- [EXERCISE GOAL] Your output must consist solely of the lines from the one containing "者が遺産の2/3、祖父母が1/3を相続します。もし、相続" through the end of the records, reproduced exactly.

··· DATASET EXCERPTS

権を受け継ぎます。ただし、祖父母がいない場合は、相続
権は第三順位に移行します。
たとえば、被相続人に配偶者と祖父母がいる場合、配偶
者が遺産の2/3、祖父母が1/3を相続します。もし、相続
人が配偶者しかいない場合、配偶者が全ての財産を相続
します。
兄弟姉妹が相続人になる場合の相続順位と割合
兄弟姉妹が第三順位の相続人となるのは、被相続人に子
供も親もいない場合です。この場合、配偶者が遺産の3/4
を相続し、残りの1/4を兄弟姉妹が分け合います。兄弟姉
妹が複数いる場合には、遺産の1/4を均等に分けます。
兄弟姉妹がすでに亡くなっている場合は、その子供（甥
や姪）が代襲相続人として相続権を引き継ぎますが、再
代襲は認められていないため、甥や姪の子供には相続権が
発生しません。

······

- [EXERCISE OUTPUT]
者が遺産の2/3、祖父母が1/3を相続します。もし、相続
人が配偶者しかいない場合、配偶者が全ての財産を相続
します。
兄弟姉妹が相続人になる場合の相続順位と割合
兄弟姉妹が第三順位の相続人となるのは、被相続人に子
供も親もいない場合です。この場合、配偶者が遺産の3/4
を相続し、残りの1/4を兄弟姉妹が分け合います。兄弟姉
妹が複数いる場合には、遺産の1/4を均等に分けます。
兄弟姉妹がすでに亡くなっている場合は、その子供（甥
や姪）が代襲相続人として相続権を引き継ぎますが、再
代襲は認められていないため、甥や姪の子供には相続権が
発生しません。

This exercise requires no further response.